Task objective: Repeat the records below exactly from the line containing "sondern ein Allround-Talent!" to the line containing "ite goed werkt.", taking in both of those lines. Drop the pictures.

*** Input records

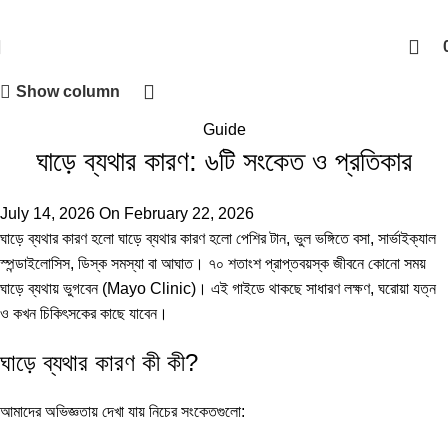
Show column
Guide
ঘাড়ে ব্যথার কারণ: ৬টি সংকেত ও প্রতিকার
July 14, 2026
On February 22, 2026
ঘাড়ে ব্যথার কারণ হলো ঘাড়ে ব্যথার কারণ হলো পেশির টান, ভুল ভঙ্গিতে বসা, সার্ভাইক্যাল
স্পন্ডাইলোসিস, ডিস্ক সমস্যা বা আঘাত। ৭০ শতাংশ প্রাপ্তবয়স্ক জীবনে কোনো সময়
ঘাড়ে ব্যথায় ভুগবেন (
Mayo Clinic
)। এই গাইডে থাকছে সাধারণ লক্ষণ, ঘরোয়া যত্ন
ও কখন চিকিৎসকের কাছে যাবেন।
ঘাড়ে ব্যথার কারণ কী কী?
আমাদের অভিজ্ঞতায় দেখা যায় নিচের সংকেতগুলো:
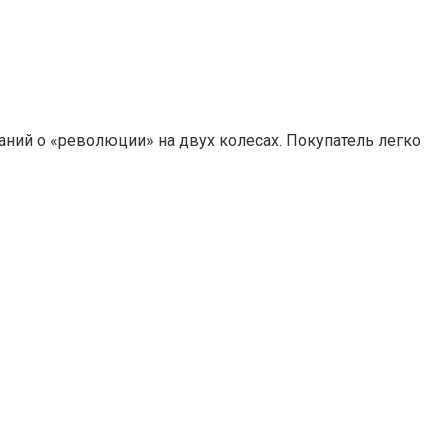
аний о «революции» на двух колесах. Покупатель легко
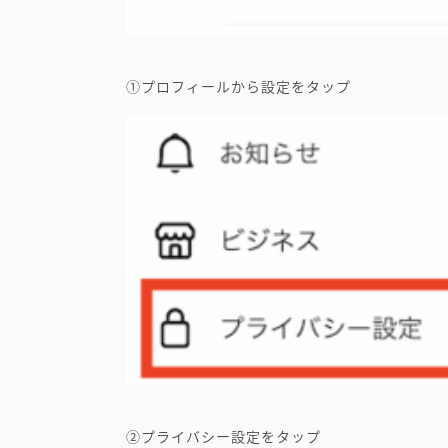
①プロフィールから設定をタップ
②プライバシー設定をタップ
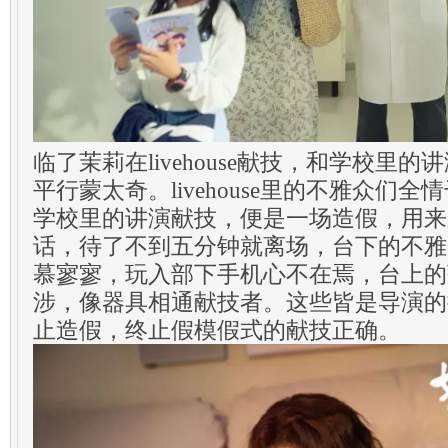
临了茉莉在livehouse献技，和学校里
平行蒙太奇。livehouse里的不雅众们
学校里的讲演献技，便是一场造假，用来
话，待了不到五分钟就离场，台下的不雅
慕寥寥，玩入部下手机心不在焉，台上的
涉，像器具相通献技者。这些皆是导演的
止造假，终止假模假式的献技正确。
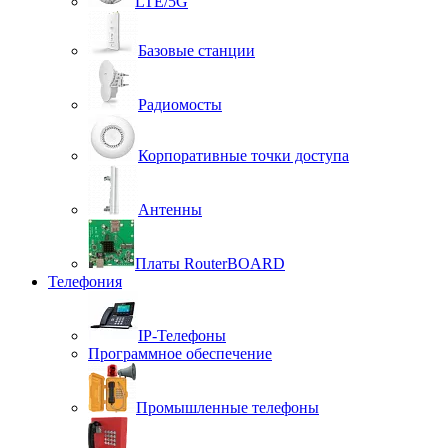
LTE/5G
Базовые станции
Радиомосты
Корпоративные точки доступа
Антенны
Платы RouterBOARD
Телефония
IP-Телефоны
Программное обеспечение
Промышленные телефоны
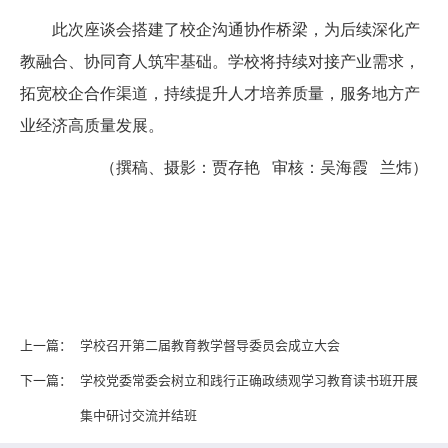
此次座谈会搭建了校企沟通协作桥梁，为后续深化产
教融合、协同育人筑牢基础。学校将持续对接产业需求，
拓宽校企合作渠道，持续提升人才培养质量，服务地方产
业经济高质量发展。
（撰稿、摄影：贾存艳 审核：吴海霞 兰炜）
上一篇：
学校召开第二届教育教学督导委员会成立大会
下一篇：
学校党委常委会树立和践行正确政绩观学习教育读书班开展
集中研讨交流并结班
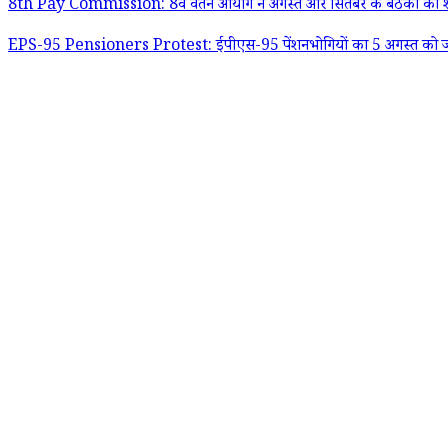
8th Pay Commission: 8वें वेतन आयोग ने अगस्त और सितंबर के बैठकों का शेड
EPS-95 Pensioners Protest: ईपीएस-95 पेंशनभोगियों का 5 अगस्त को जंतर-मंतर 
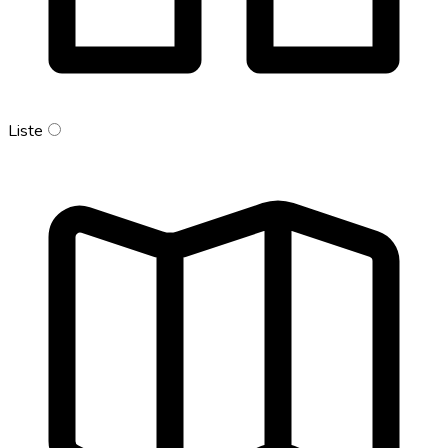
Liste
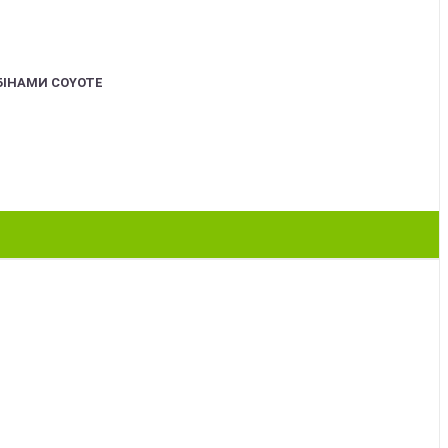
БІНАМИ COYOTE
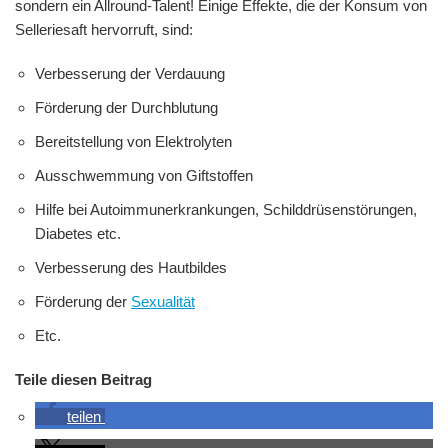
sondern ein Allround-Talent! Einige Effekte, die der Konsum von
Selleriesaft hervorruft, sind:
Verbesserung der Verdauung
Förderung der Durchblutung
Bereitstellung von Elektrolyten
Ausschwemmung von Giftstoffen
Hilfe bei Autoimmunerkrankungen, Schilddrüsenstörungen,
Diabetes etc.
Verbesserung des Hautbildes
Förderung der
Sexualität
Etc.
Teile diesen Beitrag
teilen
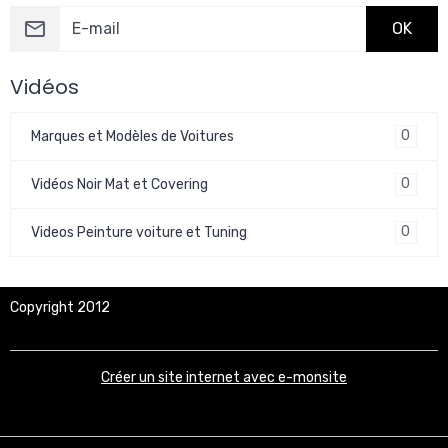
OK
Vidéos
0
Marques et Modèles de Voitures
0
Vidéos Noir Mat et Covering
0
Videos Peinture voiture et Tuning
Copyright 2012
Créer un site internet avec e-monsite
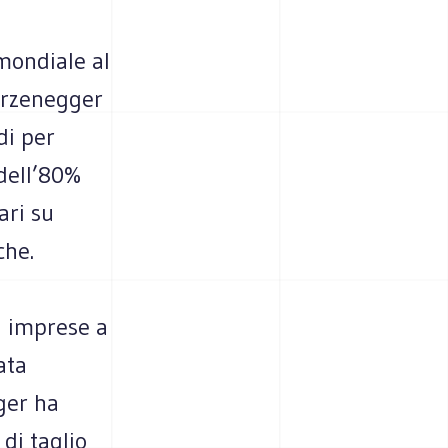
mondiale al
arzenegger
di per
 dell’80%
ari su
che.
i imprese a
ata
ger ha
di taglio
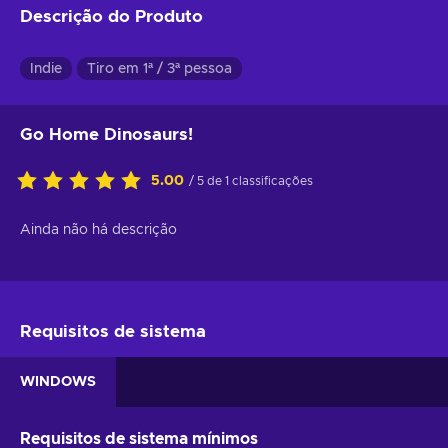
Descrição do Produto
Indie
Tiro em 1ª / 3ª pessoa
Go Home Dinosaurs!
5.00
/ 5 de 1 classificações
Ainda não há descrição
Requisitos de sistema
WINDOWS
Requisitos de sistema mínimos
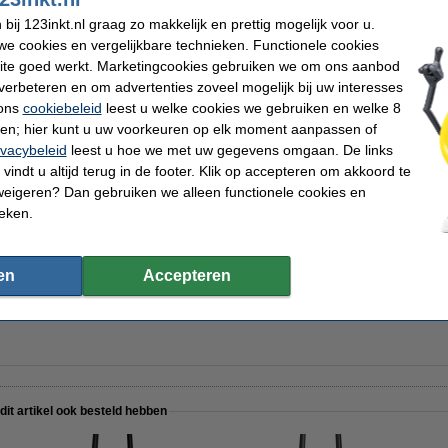
ij 123inkt.nl graag zo makkelijk en prettig mogelijk voor u.
r USB-C kabel (1 meter)
e cookies en vergelijkbare technieken. Functionele cookies
ite goed werkt. Marketingcookies gebruiken we om ons aanbod
verbeteren en om advertenties zoveel mogelijk bij uw interesses
 ons
cookiebeleid
leest u welke cookies we gebruiken en welke 8
ren; hier kunt u uw voorkeuren op elk moment aanpassen of
r USB-C kabel (1 meter)
ivacybeleid
leest u hoe we met uw gegevens omgaan. De links
vindt u altijd terug in de footer. Klik op accepteren om akkoord te
weigeren? Dan gebruiken we alleen functionele cookies en
ieken.
en
Accepteren
 Eco opberghoes voor elektronica medium
 dit artikel ook besteld hebben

******

Exercise result:
sondern ein Allround-Talent! Einige Effekte, die der Konsum von
Selleriesaft hervorruft, sind:
Verbesserung der Verdauung
Förderung der Durchblutung
Bereitstellung von Elektrolyten
Ausschwemmung von Giftstoffen
Hilfe bei Autoimmunerkrankungen, Schilddrüsenstörungen,
Diabetes etc.
Verbesserung des Hautbildes
Förderung der
Sexualität
Etc.
Teile diesen Beitrag
teilen
OK
Vidéos
0
Marques et Modèles de Voitures
0
Vidéos Noir Mat et Covering
0
Videos Peinture voiture et Tuning
Copyright 2012
Créer un site internet avec e-monsite
mondiale al
arzenegger
di per
 dell’80%
ari su
che.
i imprese a
ata
ger ha
di taglio
Descrição do Produto
Indie
Tiro em 1ª / 3ª pessoa
Go Home Dinosaurs!
5.00
/ 5 de 1 classificações
Ainda não há descrição
Requisitos de sistema
WINDOWS
Requisitos de sistema mínimos
ij 123inkt.nl graag zo makkelijk en prettig mogelijk voor u.
r USB-C kabel (1 meter)
e cookies en vergelijkbare technieken. Functionele cookies
ite goed werkt. Marketingcookies gebruiken we om ons aanbod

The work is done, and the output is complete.